Moriarty builds a whole story around the dangers of keeping secrets and telling small lies. It all actually begins with a murder investigation and goes back in time to an incident that occurred at the school during kindergarten orientation. At the center of this story, and providing much of its humor, you will find 'helicopter' moms who spend most of their time micro-parenting and behaving worse than their kindergarten children at the school yard. There are 'mom cliques,' fights, malicious gossip, and petitions bandied about that affect both kids and parents. It is all done with biting humor and a healthy dose of sarcasm, but I found it all mean, petty, thoughtless, and generally detrimental to the little ones.
There are, however, other darker threads running through the story that are not humorous at all. First we have the issue of 'bullying' in school, which of course is mishandled by all adults concerned because they are too busy 'outdoing' each other and playing the judgmental card to really pay attention to the children. Second, we have a conflict between a mother and teenage daughter who decides to move in with her father and his new wife, the ex-husband who abandoned them both early on. Then, there are two 'violence against women' threads: a current 'physical abuse behind closed doors' thread that grows increasingly violent as the story unfolds, and the other a past experience with date-rape that still affects the victim deeply and as a result the victim's child.

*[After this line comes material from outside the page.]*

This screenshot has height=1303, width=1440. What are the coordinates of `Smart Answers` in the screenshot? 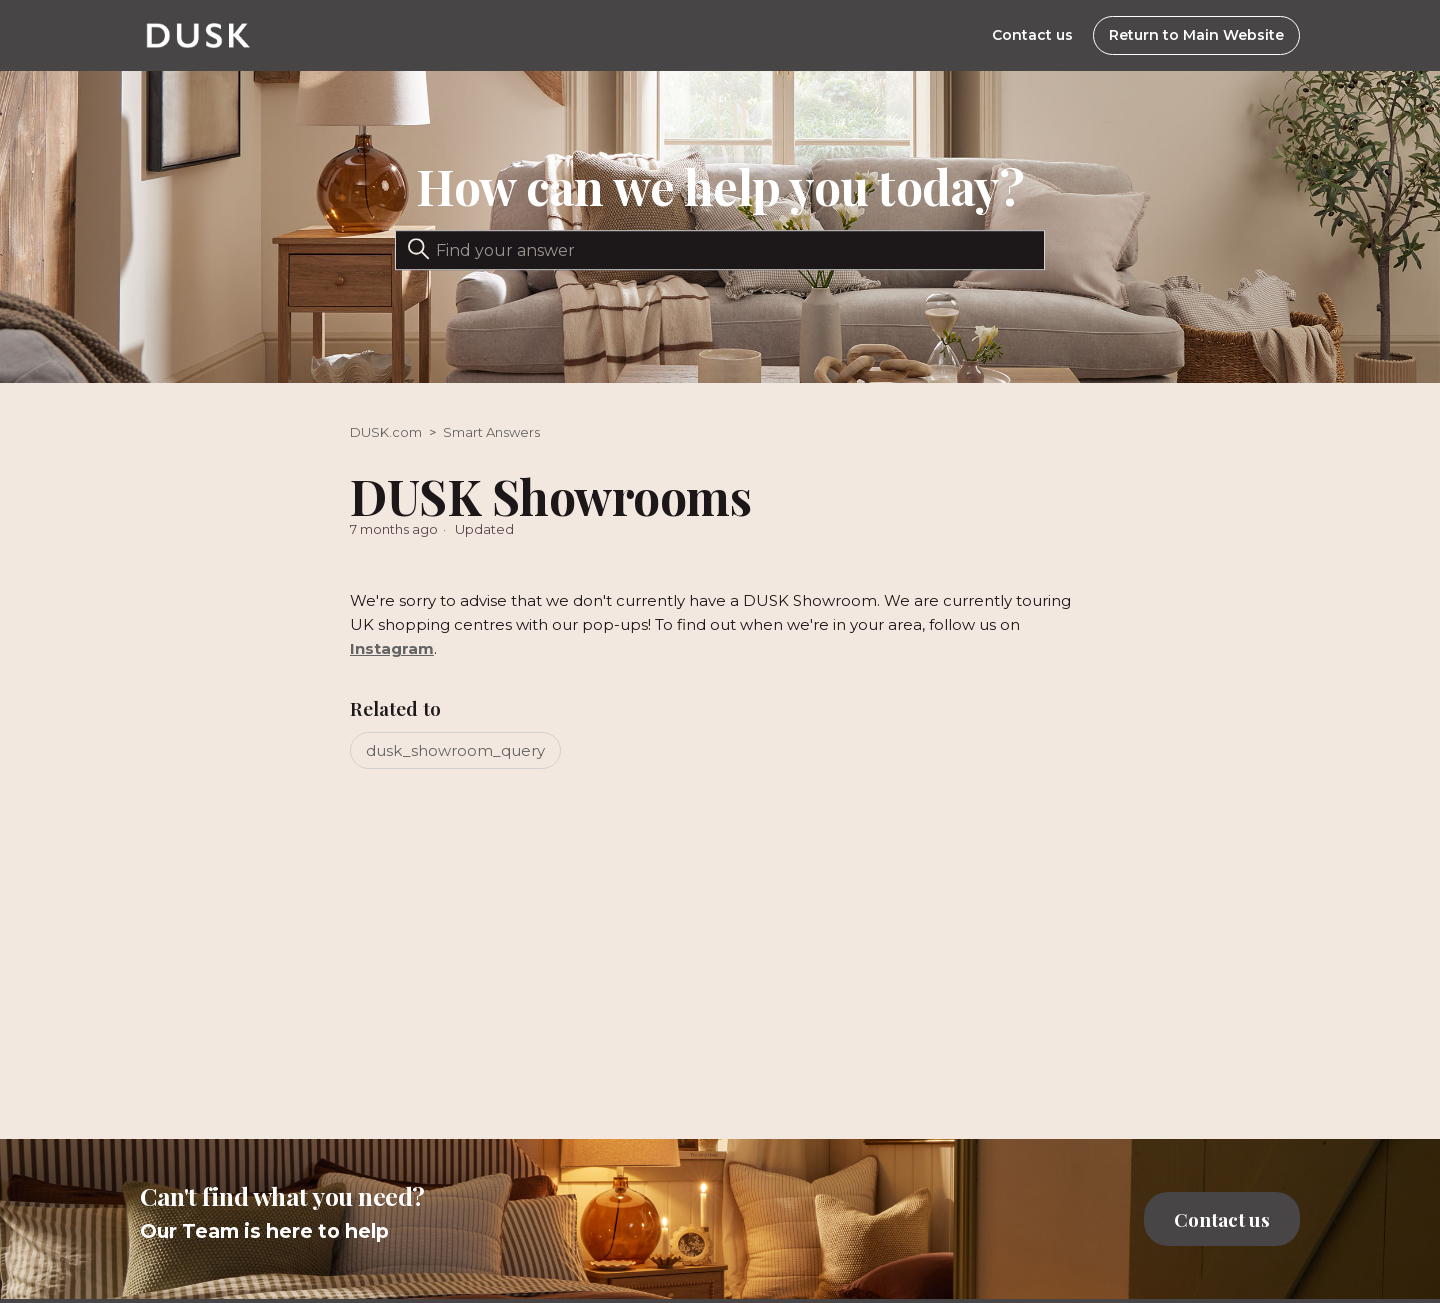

This novel is rather tough to describe. It is bitingly humorous, but darkly so. There are moments when it is easy to laugh, particularly at the adults' ridiculous behavior -- Madeline for example has some great lines. But, the dark and violent moments are tough to read through. Moriarty portrays the abused woman's delusional state of mind, self-blame, and the progression of violence in the relationship quite well. I am, however, deeply disappointed that after all is said and done the state of her children's mental health is neglected.
And that is my main problem with this novel. It is ambitious in that it tackles multiple issues affecting women and children. Some aspects of these multiple threads are well rendered yet there is so much going on that some issues are superficially touched on while others are ignored. The narrative is well done and entertaining enough to keep readers involved. Unfortunately, the entertainment factor or light approach often takes away from the seriousness of heavier issues and vice versa. As the perfect example I will use the climactic scene, a combination comedic farce (bordering on slapstick) with dark revelations culminating in murder.
I believe that Big Little Lies will appeal to women's fiction readers who may be fans of Moriarty's light and mordant humorous approach to serious subject matter or fans of books with a similar style. I am leaving a lot of what goes on out of this post: dysfunctional children, poor parenting, a romance with a happy ending, infidelities, and more. I enjoyed a few out-loud laughs toward the beginning, before the numbing truth surfaced and those horrifying violent scenes began to trickle in. In the end I found the story to be well written with some admittedly good messages, but over-the-top and somewhat confounding.